# Which tone do you like better?



## GeorgeMich (Jun 6, 2013)

Hey guys,

Here is a quick video of me playing my two acoustics back to back. First one is a Collings D2H Traditional, Sitka top, non torrefied. The second one is a Gibson Historic Banner J-45 re-issue. Adirondack top and torrefied. I’m trying to decide which one to keep. I think I’m a one acoustic type of guy. Let me know what you think.


----------



## BlueRocker (Jan 5, 2020)

I prefer the Collings tone and looks as well. I wanted to like the Gibson.


----------



## polyslax (May 15, 2020)

The Collings seems to really project much better than the Gibson. It has a nice balanced, open sound whereas the Gibson sounds restrained in some way.


----------



## greco (Jul 15, 2007)

Tough choice as both guitars sound great!
Is/Are there any other factor(s) that might make you prefer to keep one over the other (e.g., neck profile, etc.)?
Personally, I'd go with the Collings as it sounds "clearer" and more "precise" to me.

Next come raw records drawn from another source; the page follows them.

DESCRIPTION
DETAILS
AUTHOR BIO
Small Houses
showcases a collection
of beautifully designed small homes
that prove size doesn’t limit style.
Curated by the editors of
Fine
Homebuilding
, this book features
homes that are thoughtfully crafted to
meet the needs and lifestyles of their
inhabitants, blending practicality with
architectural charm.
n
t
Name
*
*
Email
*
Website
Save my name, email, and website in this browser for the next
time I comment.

Do both guitars have the same brand, gauge and "age" of strings? 

I look forward to reading the comments of others.


----------



## GeorgeMich (Jun 6, 2013)

Thanks for the replies guys. The Collings definitely projects more than the Gibson but that is to be expected. The J-45 is more woody, mellow and has a nice grit to it. The Collings is definitely more precise and a crisp clear sound. 

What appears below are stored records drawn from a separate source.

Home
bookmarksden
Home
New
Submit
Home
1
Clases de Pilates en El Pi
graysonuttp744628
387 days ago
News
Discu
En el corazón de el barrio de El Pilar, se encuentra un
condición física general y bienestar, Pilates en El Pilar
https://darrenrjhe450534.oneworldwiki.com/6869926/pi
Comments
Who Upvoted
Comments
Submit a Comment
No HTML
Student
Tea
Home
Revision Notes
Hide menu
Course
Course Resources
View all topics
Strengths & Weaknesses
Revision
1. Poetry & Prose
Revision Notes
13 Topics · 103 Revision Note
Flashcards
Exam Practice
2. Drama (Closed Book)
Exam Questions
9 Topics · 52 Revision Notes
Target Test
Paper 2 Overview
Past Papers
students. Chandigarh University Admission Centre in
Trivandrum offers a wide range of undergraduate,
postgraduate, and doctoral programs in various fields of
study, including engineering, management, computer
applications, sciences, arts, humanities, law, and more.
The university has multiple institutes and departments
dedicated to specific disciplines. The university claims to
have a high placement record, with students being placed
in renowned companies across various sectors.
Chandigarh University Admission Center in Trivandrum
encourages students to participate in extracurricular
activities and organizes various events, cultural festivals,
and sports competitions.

The guitars do not have the same set of strings nor are they the same age so I guess it's not a fair fight but just wanted to get a general consensus. I love them both, but one should do and each day I flip flop.


----------



## dtsaudio (Apr 15, 2009)

The Collings all the way. But I agree with Greco, are there other factors that are more personal to you.


----------



## Alex (Feb 11, 2006)

Tough choice. The Collings is crisper and records better but I suspect the Gibson is warm and woody in the room. It depends what you want to do most (record or play live).


----------



## Kerry Brown (Mar 31, 2014)

Do you need the money? Honestly I'd keep both unless money was an issue. I slightly prefer the Gibson but I could flip flop as well.


----------



## John Rac (Jun 8, 2015)

Interesting request....
Agree with above that the Collings is clear,sharp and more balanced. Gibson is more bass prominent, warmer, better singing accompanyment. Bet they are mediums...


----------



## aC2rs (Jul 9, 2007)

That's a tough choice, soundwise the Collings is more to my taste.


----------



## Wardo (Feb 5, 2010)

Collings sounds better to me but I think you'd need to work them a bit harder to bring out their voices.

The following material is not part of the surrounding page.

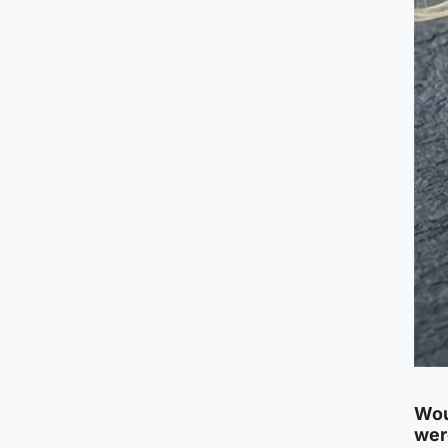
Wou
wer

Pancho and Lefty works ok if you strum it with a pick and that would project better in terms of trying to evaluate the sound of the guitar from just sound clips. So same song just a bit more power from the guitars.


----------



## StratCat (Dec 30, 2013)

To me, the Gibson has that real plain dry tone that makes me think of old guitars from the ‘30s, 40’s. And my use of the word plain is not intended to be negative, it’s just an expression of simplistic tone which has a certified place in the heart of Americana. 

The Collins sounds rich. The notes plucked don’t sound dry, but full of....I don’t know...harmonics? They chime.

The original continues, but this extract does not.